## Task goal:
Take the lines below from the one with "Comprender y abordar estos retos es" through the one with "PayPo in 30" and print only them, exactly. Don't print the pictures.
#####
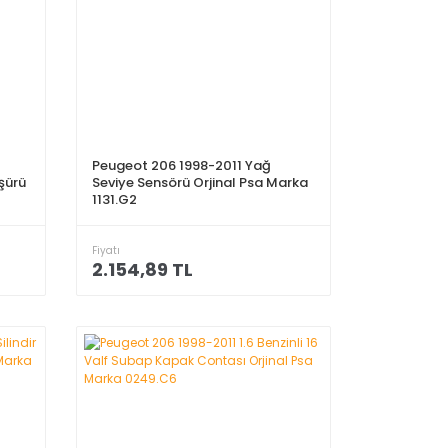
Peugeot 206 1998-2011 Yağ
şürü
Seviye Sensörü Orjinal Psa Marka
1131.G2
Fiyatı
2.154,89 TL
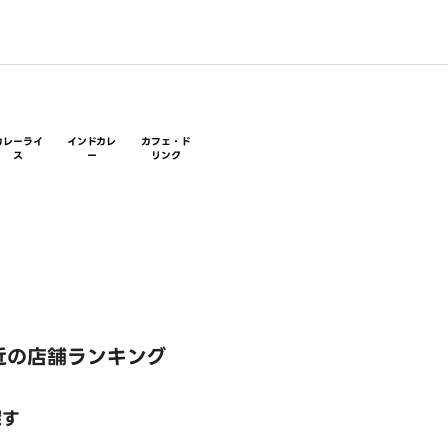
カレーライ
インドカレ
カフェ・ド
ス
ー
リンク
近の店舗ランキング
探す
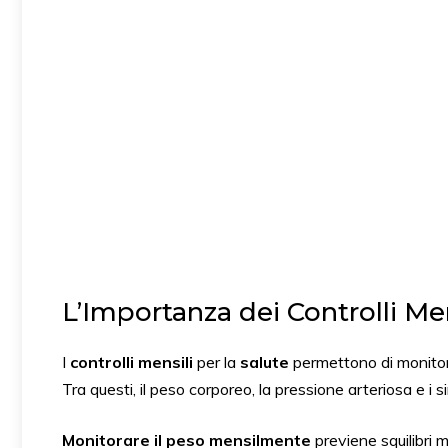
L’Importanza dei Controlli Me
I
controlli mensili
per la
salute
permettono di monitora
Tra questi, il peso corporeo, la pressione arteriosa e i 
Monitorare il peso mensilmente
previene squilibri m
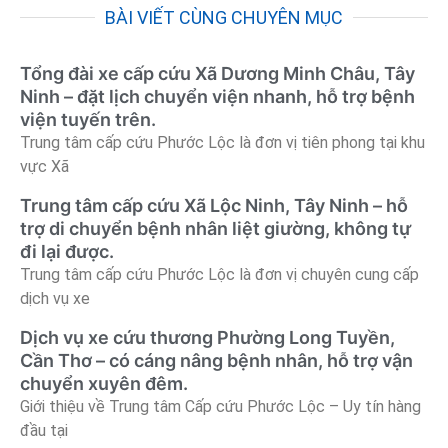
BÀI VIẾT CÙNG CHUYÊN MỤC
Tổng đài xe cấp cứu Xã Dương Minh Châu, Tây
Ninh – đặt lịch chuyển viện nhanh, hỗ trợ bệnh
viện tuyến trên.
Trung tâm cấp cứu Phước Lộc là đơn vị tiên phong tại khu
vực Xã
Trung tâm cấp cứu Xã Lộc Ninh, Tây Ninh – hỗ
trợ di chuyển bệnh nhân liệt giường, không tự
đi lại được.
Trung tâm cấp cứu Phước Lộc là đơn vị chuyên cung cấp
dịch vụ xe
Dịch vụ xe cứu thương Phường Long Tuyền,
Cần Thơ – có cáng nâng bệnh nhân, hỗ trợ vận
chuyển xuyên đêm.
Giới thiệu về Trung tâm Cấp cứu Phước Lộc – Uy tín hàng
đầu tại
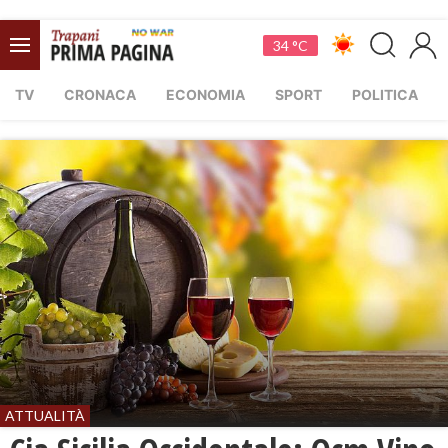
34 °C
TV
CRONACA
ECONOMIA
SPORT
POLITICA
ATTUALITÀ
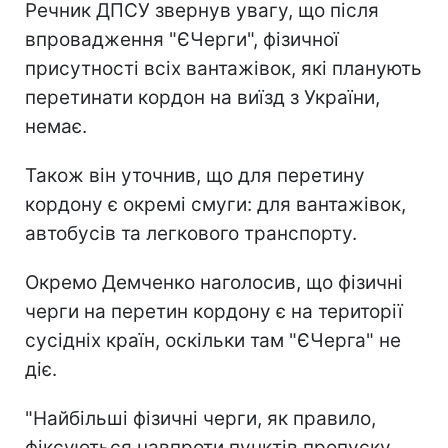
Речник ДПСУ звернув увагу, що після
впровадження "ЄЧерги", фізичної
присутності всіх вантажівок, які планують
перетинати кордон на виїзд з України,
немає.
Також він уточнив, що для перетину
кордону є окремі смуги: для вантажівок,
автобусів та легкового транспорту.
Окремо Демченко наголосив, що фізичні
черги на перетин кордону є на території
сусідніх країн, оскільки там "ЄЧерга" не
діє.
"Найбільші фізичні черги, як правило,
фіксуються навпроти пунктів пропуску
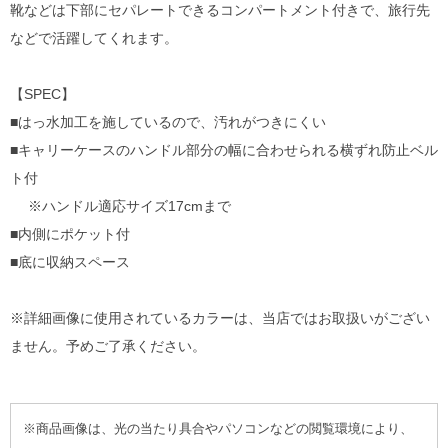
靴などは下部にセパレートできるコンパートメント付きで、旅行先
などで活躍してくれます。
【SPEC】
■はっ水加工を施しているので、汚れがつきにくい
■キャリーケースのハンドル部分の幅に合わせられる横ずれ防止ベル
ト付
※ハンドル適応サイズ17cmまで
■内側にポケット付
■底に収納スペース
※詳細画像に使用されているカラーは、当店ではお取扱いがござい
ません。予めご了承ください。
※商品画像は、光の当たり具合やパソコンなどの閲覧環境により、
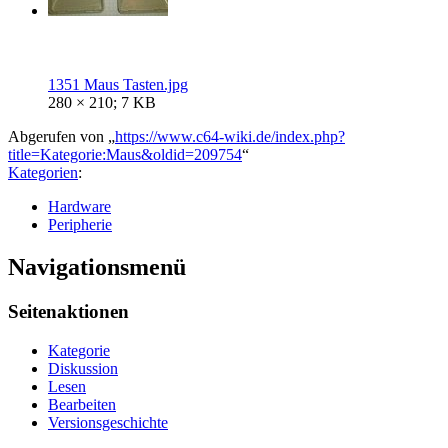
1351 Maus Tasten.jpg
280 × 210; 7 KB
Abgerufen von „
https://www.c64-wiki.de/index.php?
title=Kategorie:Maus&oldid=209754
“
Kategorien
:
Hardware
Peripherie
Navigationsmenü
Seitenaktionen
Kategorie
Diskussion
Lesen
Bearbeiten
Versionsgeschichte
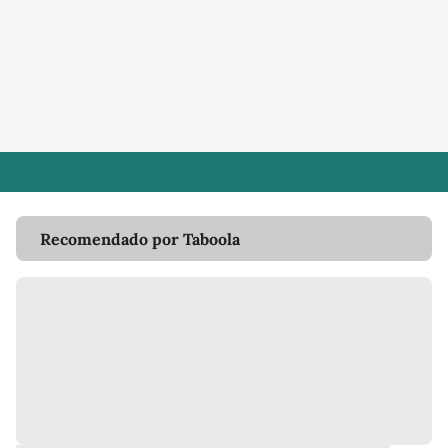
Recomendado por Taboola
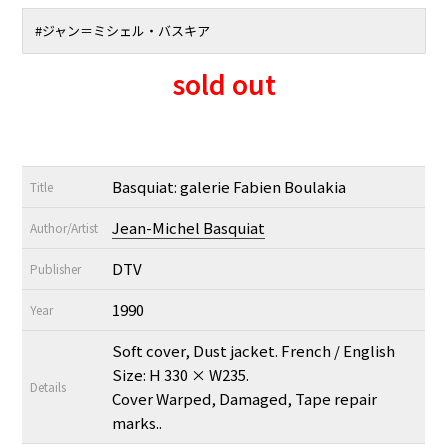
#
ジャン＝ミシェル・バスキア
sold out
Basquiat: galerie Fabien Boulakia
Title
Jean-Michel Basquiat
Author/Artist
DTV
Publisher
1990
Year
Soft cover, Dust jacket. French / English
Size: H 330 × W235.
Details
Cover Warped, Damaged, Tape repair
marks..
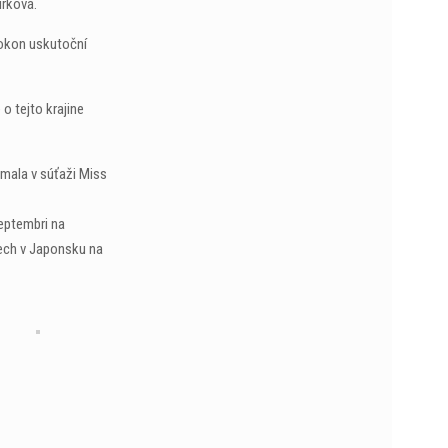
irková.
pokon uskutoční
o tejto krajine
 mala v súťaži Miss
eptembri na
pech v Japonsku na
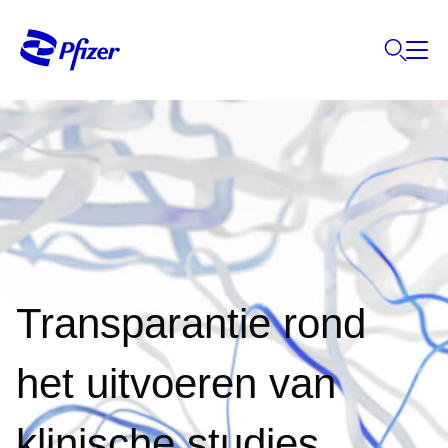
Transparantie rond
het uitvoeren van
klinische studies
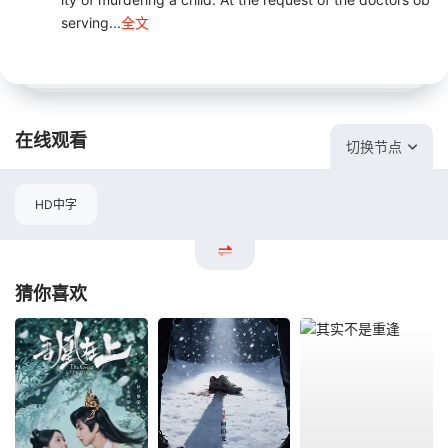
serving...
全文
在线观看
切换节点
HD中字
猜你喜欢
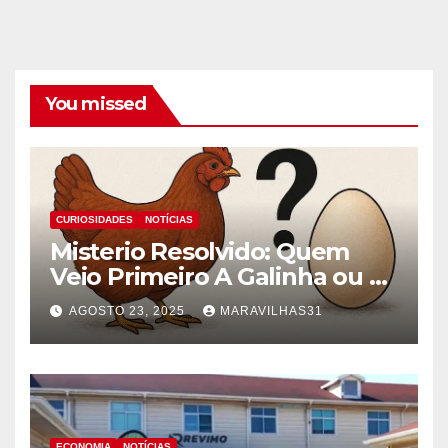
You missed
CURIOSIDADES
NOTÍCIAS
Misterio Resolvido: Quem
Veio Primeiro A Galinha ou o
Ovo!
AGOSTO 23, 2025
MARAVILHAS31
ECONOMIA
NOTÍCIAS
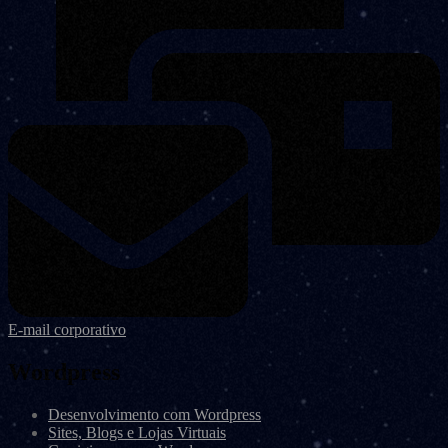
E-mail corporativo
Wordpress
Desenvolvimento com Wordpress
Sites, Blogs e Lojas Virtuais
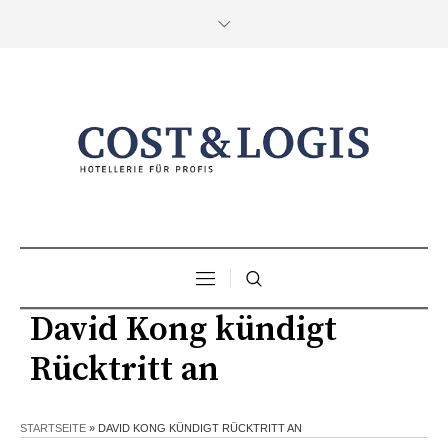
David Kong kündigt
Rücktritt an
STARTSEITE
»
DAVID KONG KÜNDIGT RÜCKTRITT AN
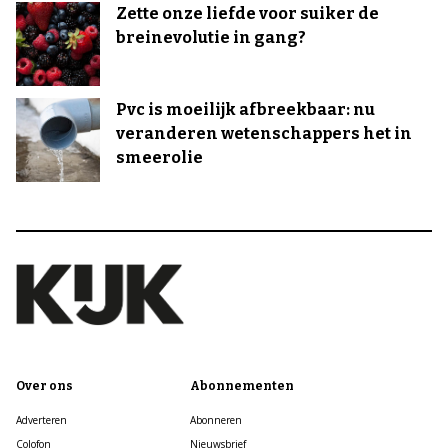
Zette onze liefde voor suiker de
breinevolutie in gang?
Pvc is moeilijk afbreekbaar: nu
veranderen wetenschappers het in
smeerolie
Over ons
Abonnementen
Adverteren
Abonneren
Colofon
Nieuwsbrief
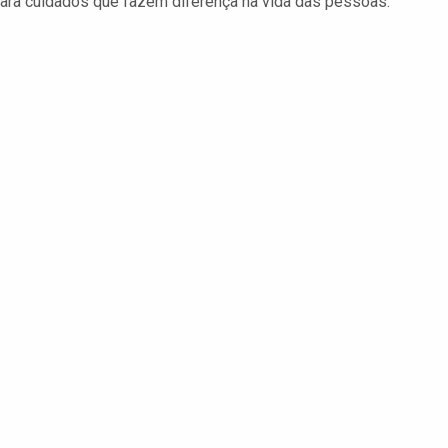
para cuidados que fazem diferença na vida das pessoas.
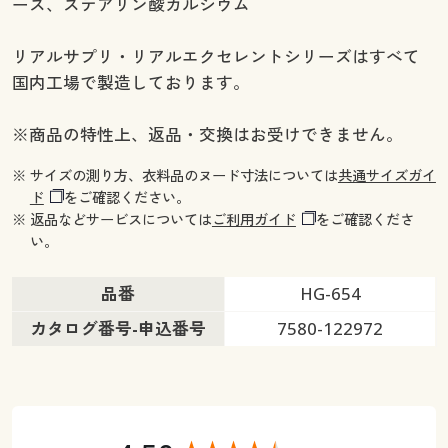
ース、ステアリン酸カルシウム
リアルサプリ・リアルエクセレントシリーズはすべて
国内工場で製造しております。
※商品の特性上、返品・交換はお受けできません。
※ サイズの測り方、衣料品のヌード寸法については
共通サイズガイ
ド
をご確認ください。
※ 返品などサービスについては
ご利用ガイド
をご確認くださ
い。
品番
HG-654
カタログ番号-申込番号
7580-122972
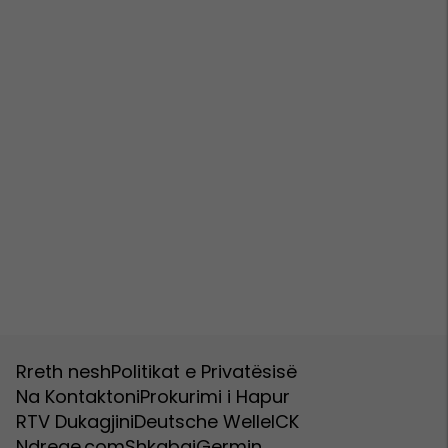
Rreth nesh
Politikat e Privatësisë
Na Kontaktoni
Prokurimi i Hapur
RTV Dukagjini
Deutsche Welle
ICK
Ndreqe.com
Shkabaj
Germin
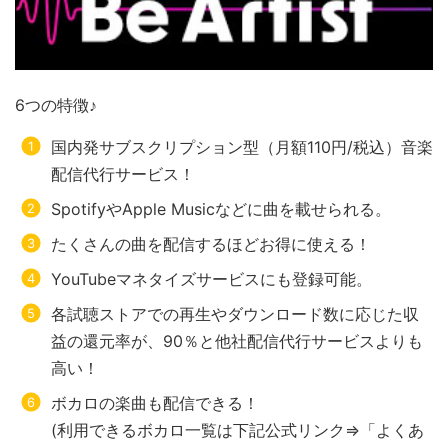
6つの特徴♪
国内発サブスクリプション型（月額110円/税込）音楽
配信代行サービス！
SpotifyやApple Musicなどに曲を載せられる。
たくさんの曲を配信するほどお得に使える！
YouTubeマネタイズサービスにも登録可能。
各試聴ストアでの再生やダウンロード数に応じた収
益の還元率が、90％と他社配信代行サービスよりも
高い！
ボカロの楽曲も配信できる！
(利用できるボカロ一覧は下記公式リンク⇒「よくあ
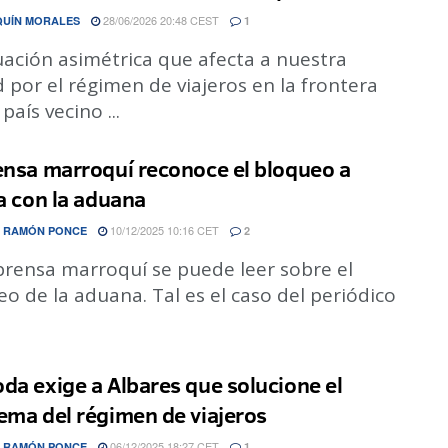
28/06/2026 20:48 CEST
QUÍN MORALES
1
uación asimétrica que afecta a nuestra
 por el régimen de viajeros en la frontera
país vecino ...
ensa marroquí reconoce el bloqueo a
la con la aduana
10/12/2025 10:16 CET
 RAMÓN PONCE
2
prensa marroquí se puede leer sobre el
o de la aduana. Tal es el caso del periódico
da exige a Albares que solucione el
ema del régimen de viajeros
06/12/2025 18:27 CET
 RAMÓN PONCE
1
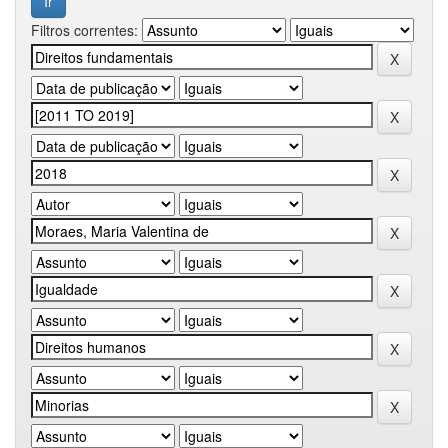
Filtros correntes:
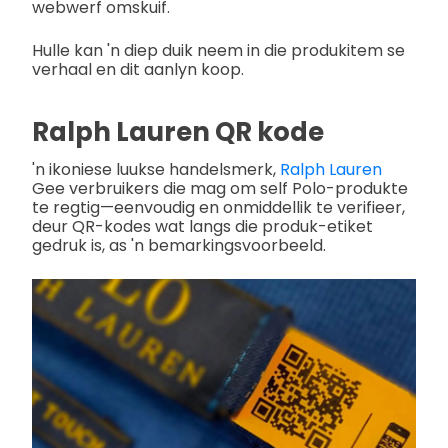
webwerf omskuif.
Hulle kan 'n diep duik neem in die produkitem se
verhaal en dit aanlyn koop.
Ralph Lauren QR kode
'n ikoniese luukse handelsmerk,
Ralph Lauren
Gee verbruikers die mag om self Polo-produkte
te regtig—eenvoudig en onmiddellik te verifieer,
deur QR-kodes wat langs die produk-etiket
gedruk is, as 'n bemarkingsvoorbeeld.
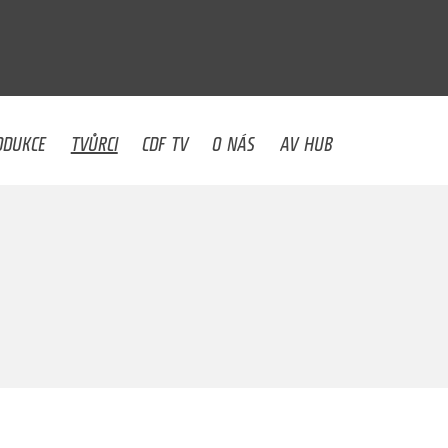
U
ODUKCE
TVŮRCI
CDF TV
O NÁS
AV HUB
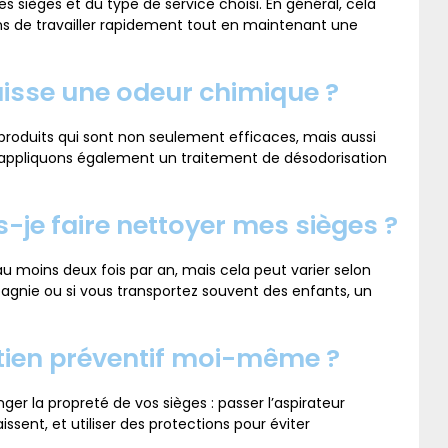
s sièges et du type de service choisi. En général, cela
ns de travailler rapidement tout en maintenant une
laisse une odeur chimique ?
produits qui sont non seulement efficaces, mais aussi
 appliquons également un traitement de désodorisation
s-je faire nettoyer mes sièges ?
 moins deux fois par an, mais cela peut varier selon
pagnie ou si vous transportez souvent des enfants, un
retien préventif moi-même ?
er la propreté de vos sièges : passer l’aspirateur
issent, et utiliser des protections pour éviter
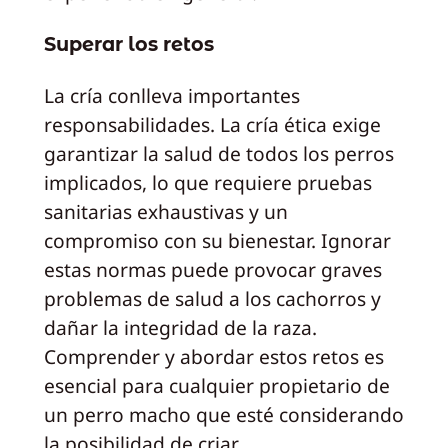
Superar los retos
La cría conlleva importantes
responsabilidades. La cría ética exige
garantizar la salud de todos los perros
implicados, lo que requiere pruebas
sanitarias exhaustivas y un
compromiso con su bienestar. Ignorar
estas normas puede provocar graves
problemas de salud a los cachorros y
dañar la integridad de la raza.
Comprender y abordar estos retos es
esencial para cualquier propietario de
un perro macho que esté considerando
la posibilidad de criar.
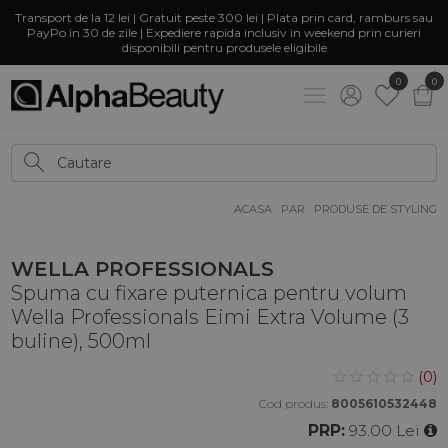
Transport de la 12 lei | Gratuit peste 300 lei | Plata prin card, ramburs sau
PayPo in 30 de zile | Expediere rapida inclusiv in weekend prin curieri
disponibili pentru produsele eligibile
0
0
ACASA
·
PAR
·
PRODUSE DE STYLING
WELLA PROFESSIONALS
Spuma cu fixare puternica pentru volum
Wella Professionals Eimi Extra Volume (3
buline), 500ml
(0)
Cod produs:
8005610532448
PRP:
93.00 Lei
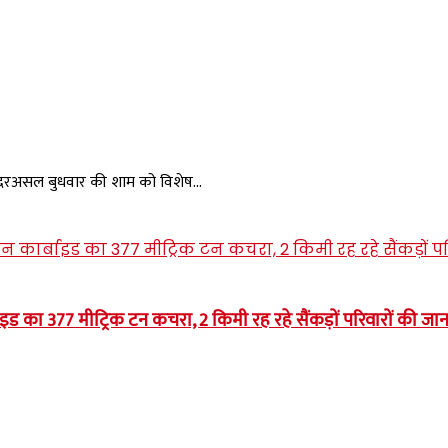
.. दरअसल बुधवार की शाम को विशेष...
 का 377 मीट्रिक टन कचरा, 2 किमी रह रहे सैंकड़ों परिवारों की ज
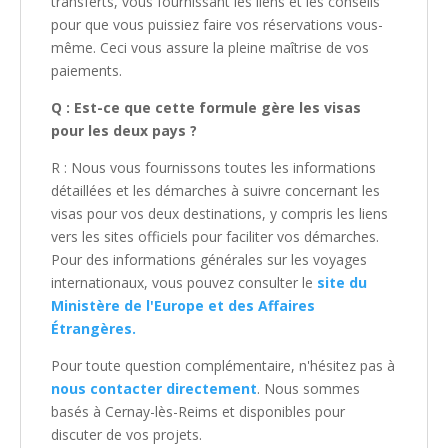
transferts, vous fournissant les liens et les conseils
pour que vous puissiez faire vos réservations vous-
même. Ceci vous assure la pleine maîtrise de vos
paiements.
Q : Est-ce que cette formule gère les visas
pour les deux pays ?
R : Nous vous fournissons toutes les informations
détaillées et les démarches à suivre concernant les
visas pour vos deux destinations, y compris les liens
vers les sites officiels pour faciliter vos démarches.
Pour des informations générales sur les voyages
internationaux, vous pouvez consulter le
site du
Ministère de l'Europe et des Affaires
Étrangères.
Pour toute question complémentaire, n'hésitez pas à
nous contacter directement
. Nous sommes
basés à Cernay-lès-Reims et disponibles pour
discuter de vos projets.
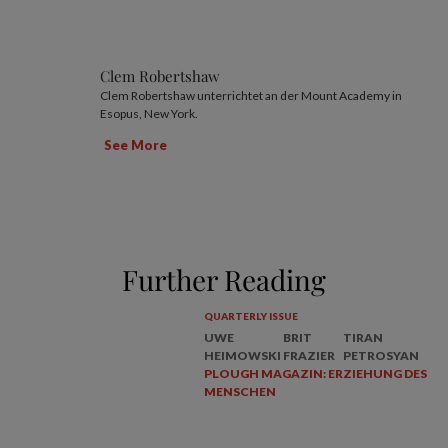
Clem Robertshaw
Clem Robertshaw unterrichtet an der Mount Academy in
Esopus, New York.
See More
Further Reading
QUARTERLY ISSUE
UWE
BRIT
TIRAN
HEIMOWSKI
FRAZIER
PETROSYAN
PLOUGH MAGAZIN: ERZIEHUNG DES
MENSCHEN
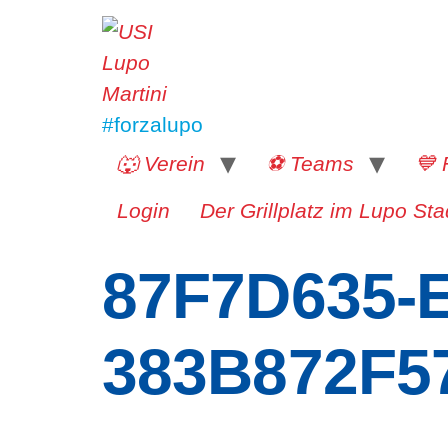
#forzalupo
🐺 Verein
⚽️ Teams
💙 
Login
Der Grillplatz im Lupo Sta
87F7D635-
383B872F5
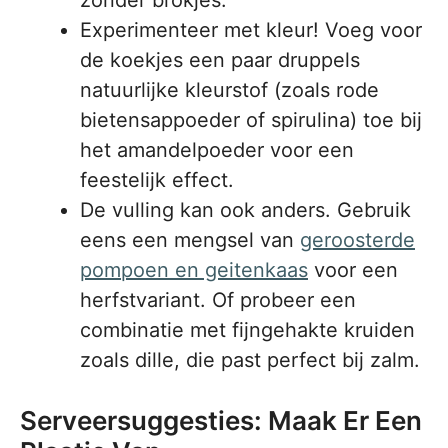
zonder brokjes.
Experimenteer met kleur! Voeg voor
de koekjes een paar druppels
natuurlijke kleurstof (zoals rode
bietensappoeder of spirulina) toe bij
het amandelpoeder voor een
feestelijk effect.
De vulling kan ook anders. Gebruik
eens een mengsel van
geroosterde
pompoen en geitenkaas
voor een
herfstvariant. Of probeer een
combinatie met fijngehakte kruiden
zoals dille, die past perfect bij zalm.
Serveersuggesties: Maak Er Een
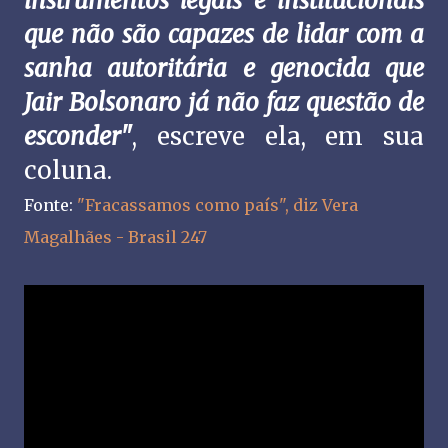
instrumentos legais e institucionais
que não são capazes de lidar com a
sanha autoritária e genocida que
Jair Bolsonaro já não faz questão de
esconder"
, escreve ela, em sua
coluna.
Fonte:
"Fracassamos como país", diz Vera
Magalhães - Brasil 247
#####
## Answer to this problem:
Comprender y abordar estos retos es
esencial para cualquier propietario de
un perro macho que esté considerando
la posibilidad de criar.
Transport de la 12 lei | Gratuit peste 300 lei | Plata prin card, ramburs sau
PayPo in 30 de zile | Expediere rapida inclusiv in weekend prin curieri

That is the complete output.